As we see, regulation is good as long as Republicans like Darrell Issa can use it to bust a union! Of course, this doesn’t really address the insidious idea that a former federal agency is supposed to fund itself. (That same kind of thinking has led to hobbled Amtrak service throughout the country.) It’s not as if everyone doesn’t use the mail — it’s part of the common good. (Yeah, I know. Republicans hate that!)
In the richest country in the world, we’re about to lose the postal service because it doesn’t make money. Imagine if we asked the military to fund itself.
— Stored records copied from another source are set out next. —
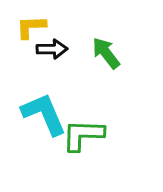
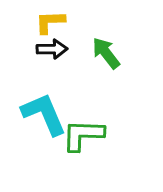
yellow L-shape: moved 19 px right, 5 px up
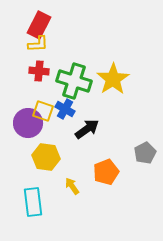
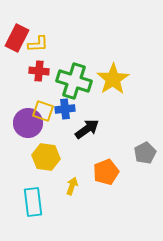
red rectangle: moved 22 px left, 13 px down
blue cross: rotated 36 degrees counterclockwise
yellow arrow: rotated 54 degrees clockwise
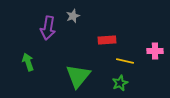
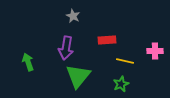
gray star: rotated 24 degrees counterclockwise
purple arrow: moved 18 px right, 20 px down
green star: moved 1 px right, 1 px down
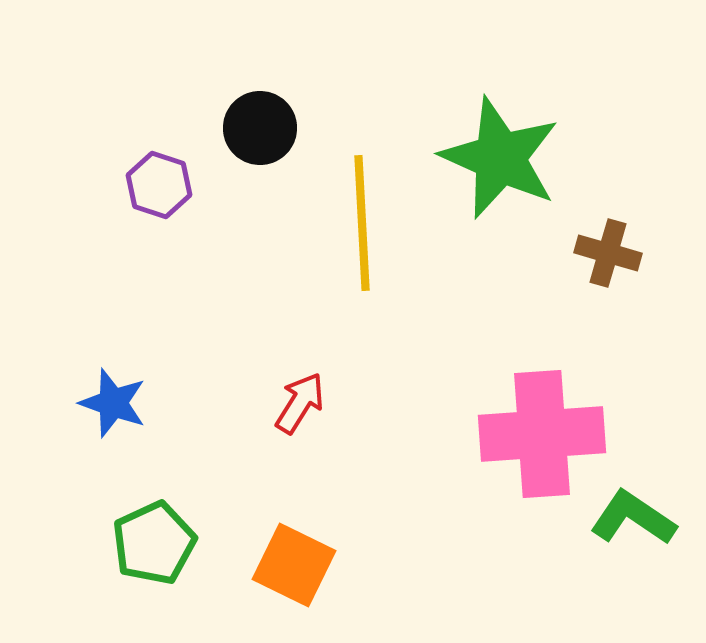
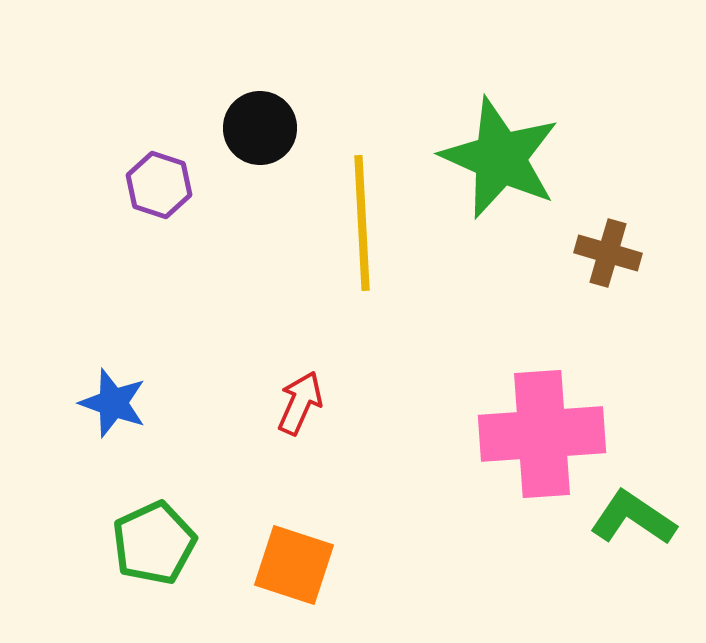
red arrow: rotated 8 degrees counterclockwise
orange square: rotated 8 degrees counterclockwise
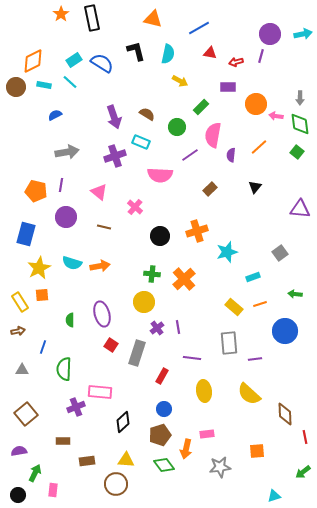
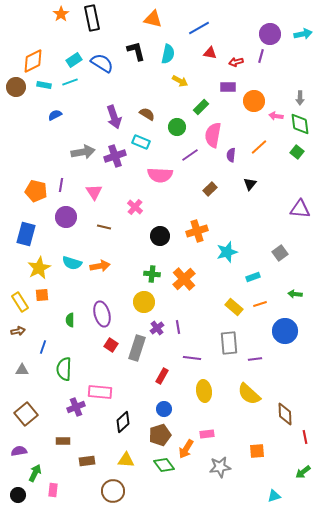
cyan line at (70, 82): rotated 63 degrees counterclockwise
orange circle at (256, 104): moved 2 px left, 3 px up
gray arrow at (67, 152): moved 16 px right
black triangle at (255, 187): moved 5 px left, 3 px up
pink triangle at (99, 192): moved 5 px left; rotated 18 degrees clockwise
gray rectangle at (137, 353): moved 5 px up
orange arrow at (186, 449): rotated 18 degrees clockwise
brown circle at (116, 484): moved 3 px left, 7 px down
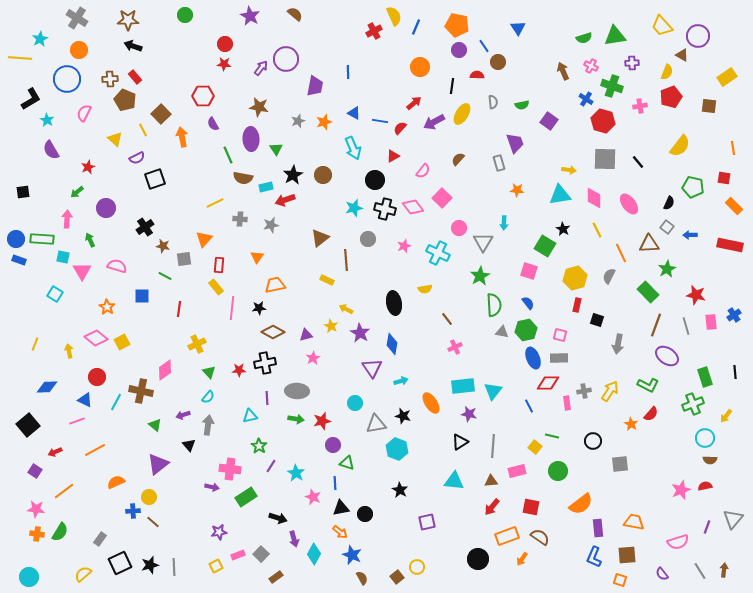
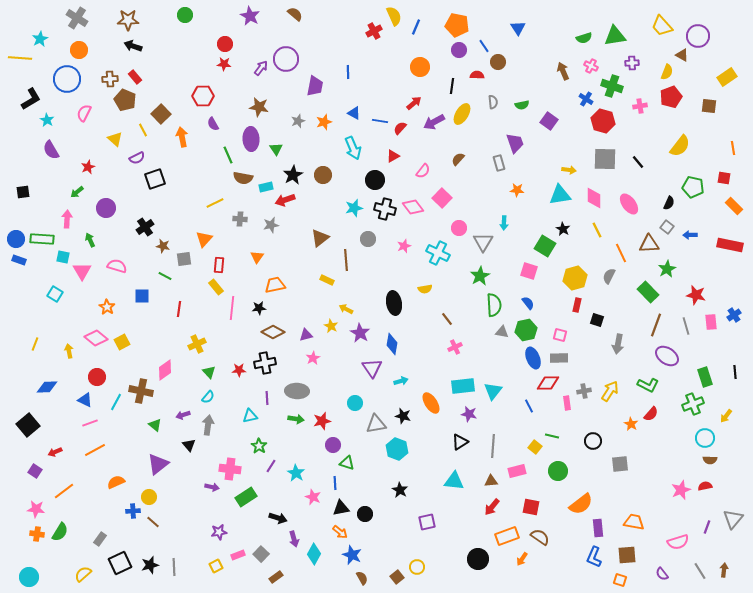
pink line at (77, 421): moved 13 px right, 2 px down
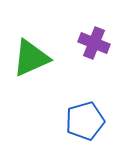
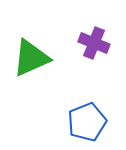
blue pentagon: moved 2 px right, 1 px down; rotated 6 degrees counterclockwise
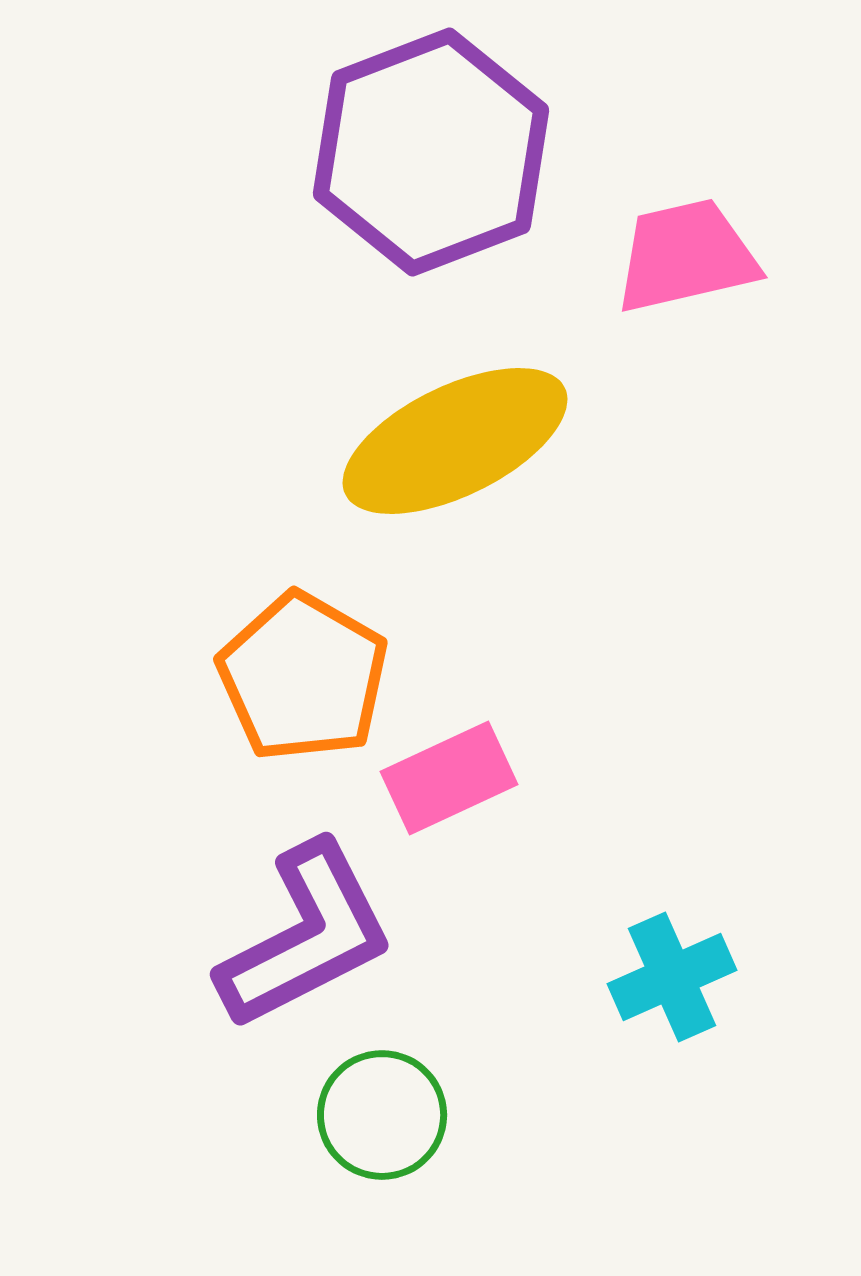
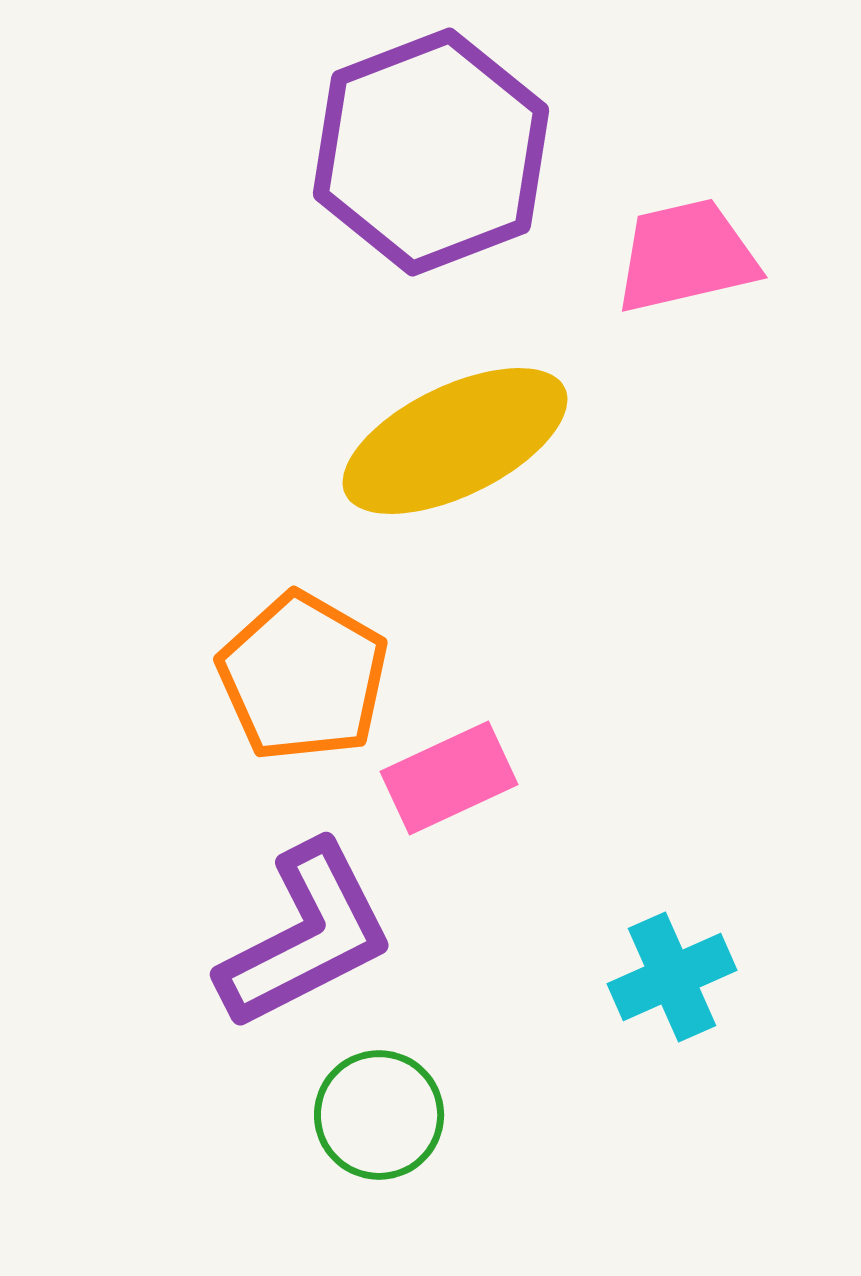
green circle: moved 3 px left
Rep. Darrell Issa (R-Calif.) introduced legislation Thursday to restructure the U.S. Postal Service, saying more regulation is necessary to “prevent another taxpayer bailout” of the financially strapped agency.
The bill would eliminate Saturday delivery and give the Postal Service greater latitude to close post offices and regional mail processing centers. A panel would be created to oversee the agency, modeled on the District of Columbia’s Financial Control Board, with a broad mandate to reduce costs and bring the agency back to financial solvency. “Congress can’t keep kicking the can down the road on out-of-control labor costs and excess infrastructure of USPS,” Issa said in a statement.
The panel also would have authority to renegotiate collective-bargaining agreements with postal workers, a provision that will draw stiff opposition from unions. If the bill becomes law, employees will probably see reductions in their wages and benefits.
The plan from the chairman of the House Committee on Oversight and Government Reform would eventually save the Postal Service $6 billion a year. It comes on the heels of the agency’s announcement that it plans to suspend its contributions to the pensions of thousands of workers to help stem billions of dollars in losses.
Postal officials said they agree with some provisions in the bill; the agency proposed eliminating Saturday delivery several years ago. But they said Issa wrongly assumes the agency’s path to financial stability lies in more regulation. “The opposite is true,” the agency said in a statement. “Our financial instability is the result of dramatic loss in volumes, coupled with restrictions imposed by Congress that have prevented the Postal Service from adequately responding to those losses in a business-like fashion.”